PG 資料庫庫監聽佇列的長度問題
不論mysql 還是pg 資料庫都透過監聽某個ip/埠, 或者某個socket 來實現通訊.
這裡涉及到一個問題,就是這個監聽佇列的長度問題.
mysql 是自己實現的, 在my.cnf 裡有個配置選項 back_log 這就是設定監聽佇列的長度的.
PG 資料庫的監聽佇列的長度, 似乎沒有地方可以設定.
在做一個pgbench 的高併發壓力測試的時候,似乎出現這個問題.
命令:
pgbench -n -r -c 250 -j 250 -T 2 -f update_smallrange.sql
錯誤訊息:
Connection to database "" failed:
could not connect to server: Resource temporarily unavailable
Is the server running locally and accepting
connections on Unix domain socket "/tmp/.s.PGSQL.5432"?

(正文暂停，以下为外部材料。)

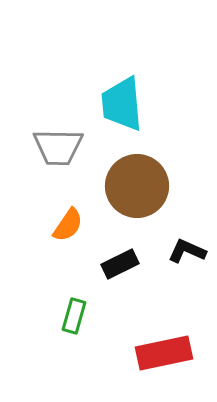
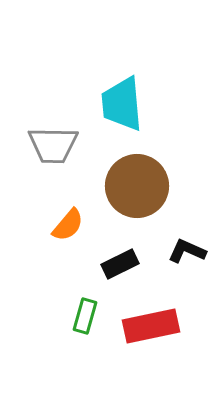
gray trapezoid: moved 5 px left, 2 px up
orange semicircle: rotated 6 degrees clockwise
green rectangle: moved 11 px right
red rectangle: moved 13 px left, 27 px up
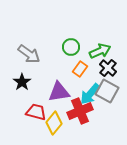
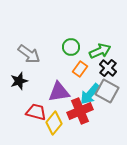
black star: moved 3 px left, 1 px up; rotated 18 degrees clockwise
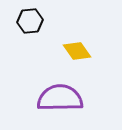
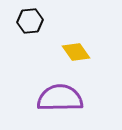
yellow diamond: moved 1 px left, 1 px down
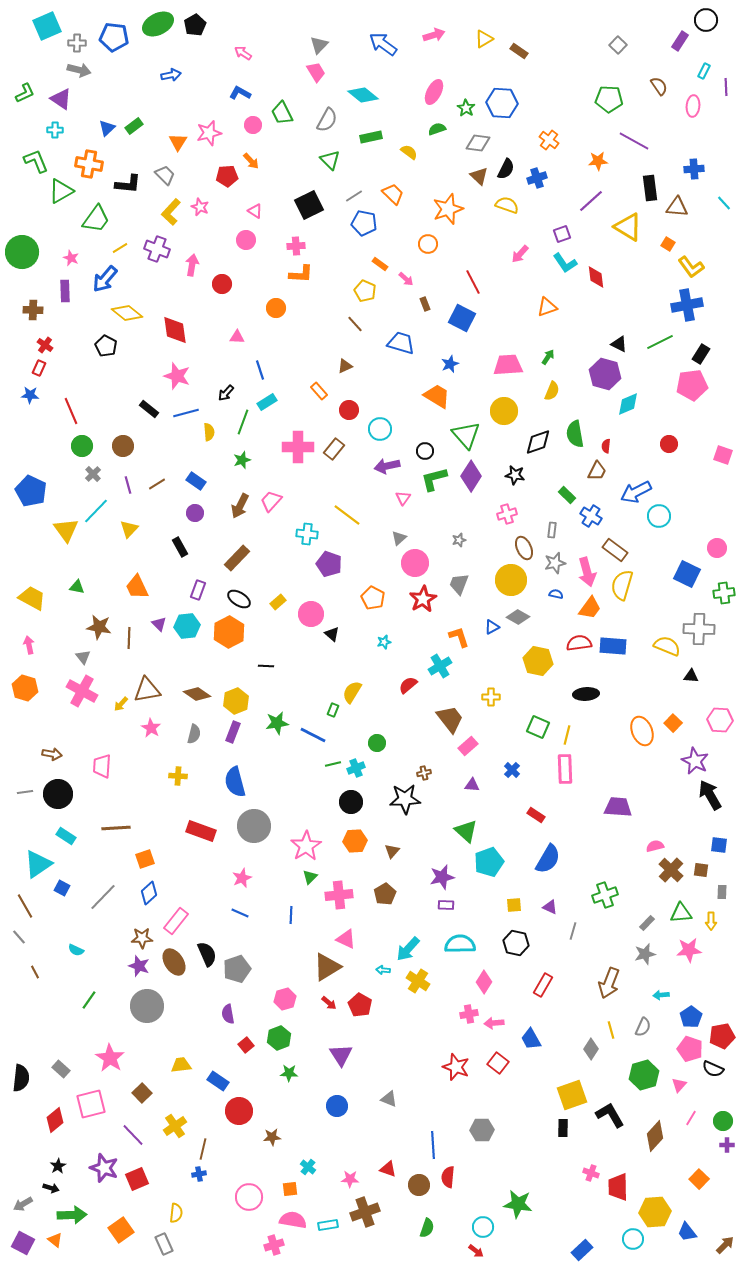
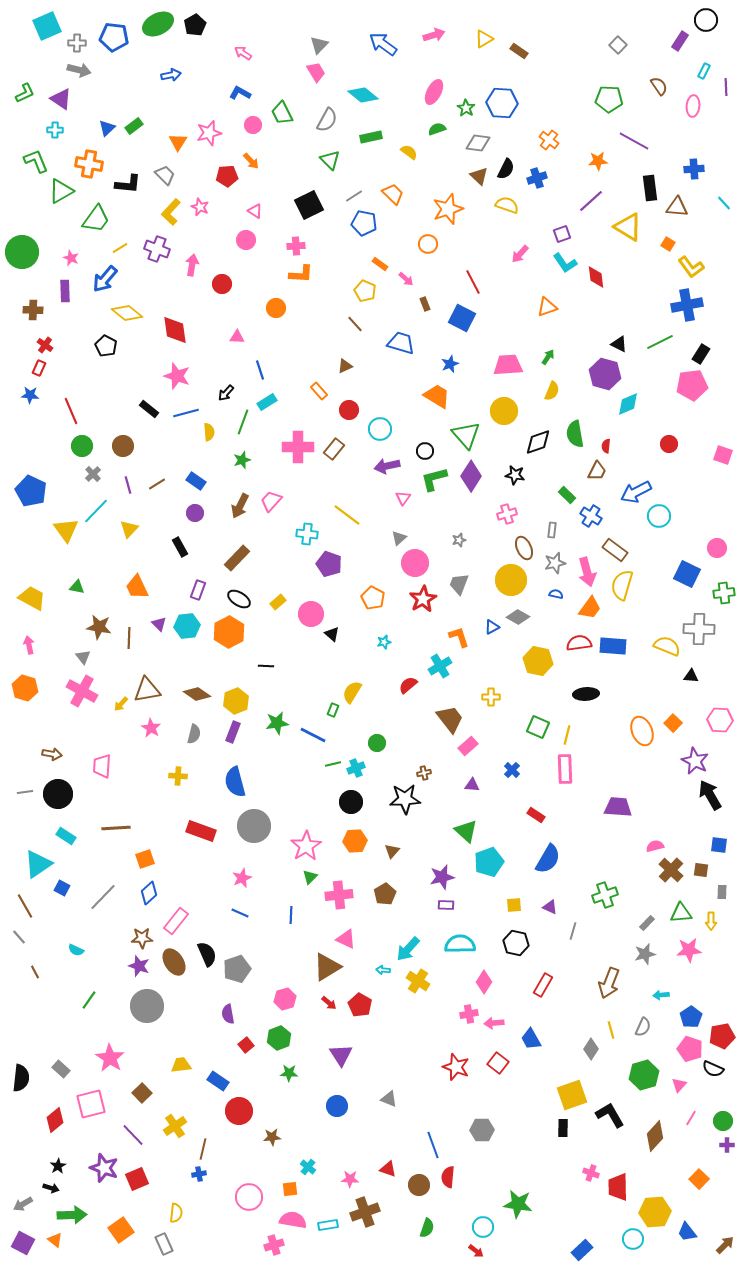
blue line at (433, 1145): rotated 16 degrees counterclockwise
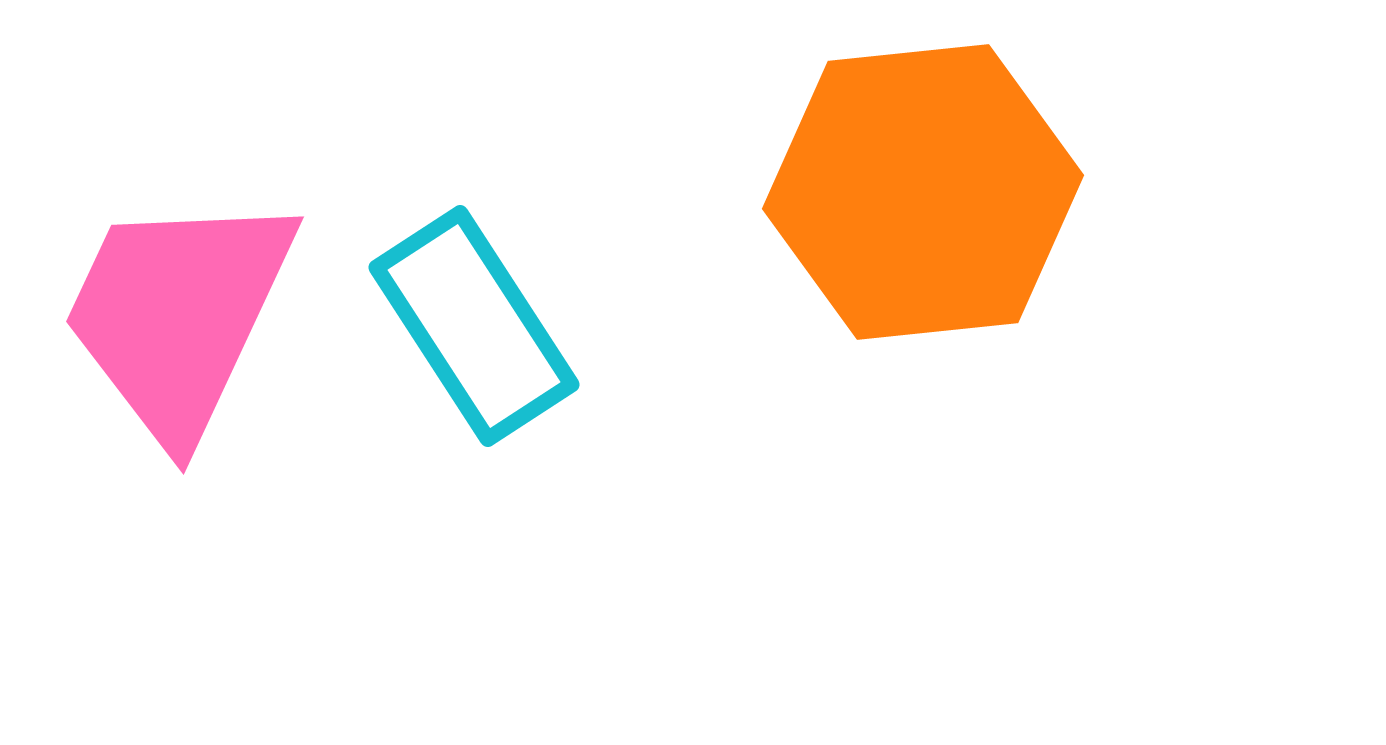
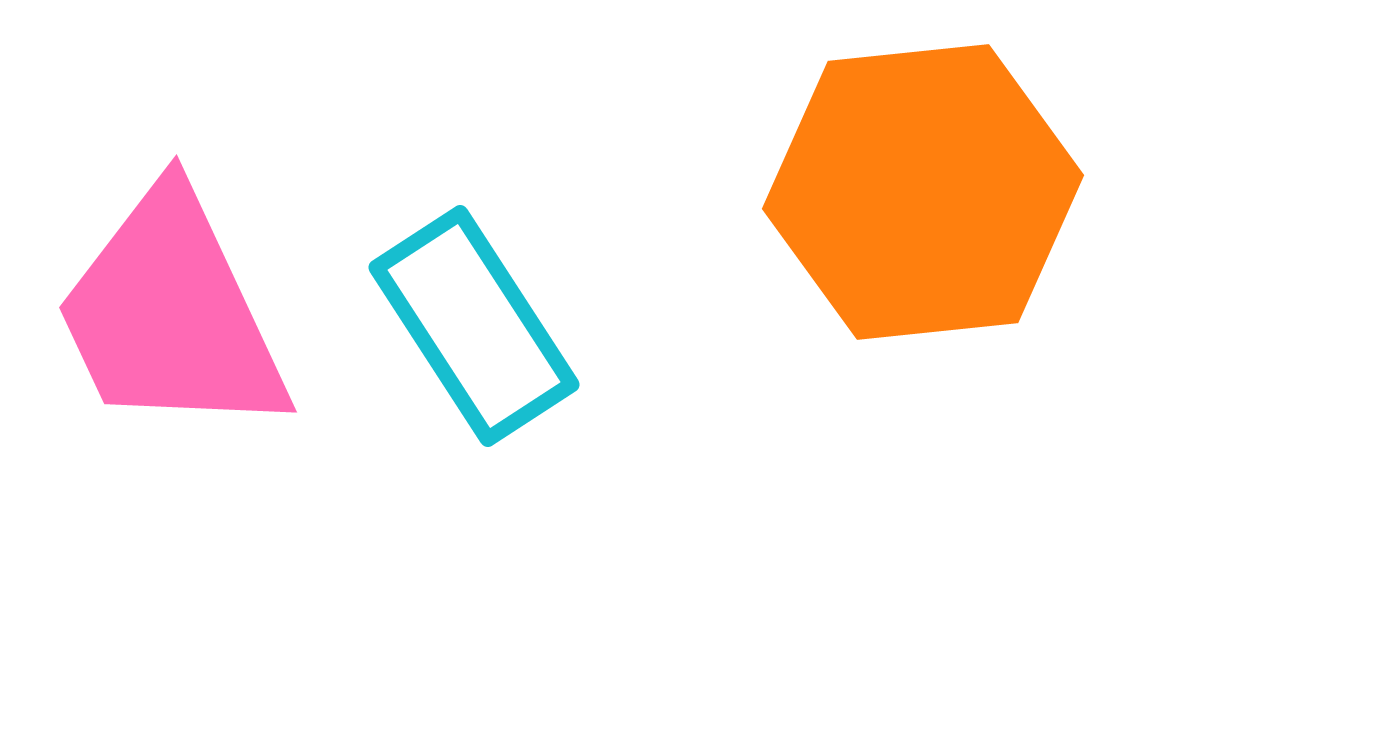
pink trapezoid: moved 7 px left, 1 px up; rotated 50 degrees counterclockwise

但是從上面的“Resource temporarily unavailable”看不出是哪個資源出問題了。
經過調查,找到了下面一個連結
[code]
From:Andres Freund To:pgsql-hackers(at)postgresql(dot)orgSubject:PQConnectPoll, connect(2), EWOULDBLOCK and somaxconnDate:2013-06-17 14:16:22Message-ID:20130617141622.GH5875@alap2.anarazel.de (view raw, whole thread or download thread mbox)Thread: 2013-06-17 14:16:22 from Andres Freund 2013-06-26 11:22:58 from Andres Freund 2013-06-26 16:07:54 from Tom Lane 2013-06-26 18:12:00 from Andres Freund 2013-06-27 00:07:40 from Tom Lane 2013-06-27 06:17:57 from Andres Freund 2013-06-27 13:48:25 from Tom Lane 2013-06-27 16:42:47 from Tom Lane Lists:pgsql-hackersHi,
When postgres on linux receives connection on a high rate client
connections sometimes error out with:
could not send data to server: Transport endpoint is not connected
could not send startup packet: Transport endpoint is not connected
To reproduce start something like on a server with sufficiently high
max_connections:
pgbench -h /tmp -p 5440 -T 10 -c 400 -j 400 -n -f /tmp/simplequery.sql
Now that's strange since that error should happen at connect(2) time,
not when sending the startup packet. Some investigation led me to
fe-secure.c's PQConnectPoll:
if (connect(conn->sock, addr_cur->ai_addr,
addr_cur->ai_addrlen) < 0)
{
if (SOCK_ERRNO == EINPROGRESS ||
SOCK_ERRNO == EWOULDBLOCK ||
SOCK_ERRNO == EINTR ||
SOCK_ERRNO == 0)
{
/*
* This is fine - we're in non-blocking mode, and
* the connection is in progress. Tell caller to
* wait for write-ready on socket.
*/
conn->status = CONNECTION_STARTED;
return PGRES_POLLING_WRITING;
}
/* otherwise, trouble */
}
So, we're accepting EWOULDBLOCK as a valid return value for
connect(2). Which it isn't. EAGAIN in contrast is on some BSDs and on
linux. Unfortunately POSIX allows those two to share the same value...
My manpage tells me:
EAGAIN No more free local ports or insufficient entries in the routing cache. For
AF_INET see the description of
/proc/sys/net/ipv4/ip_local_port_range ip(7)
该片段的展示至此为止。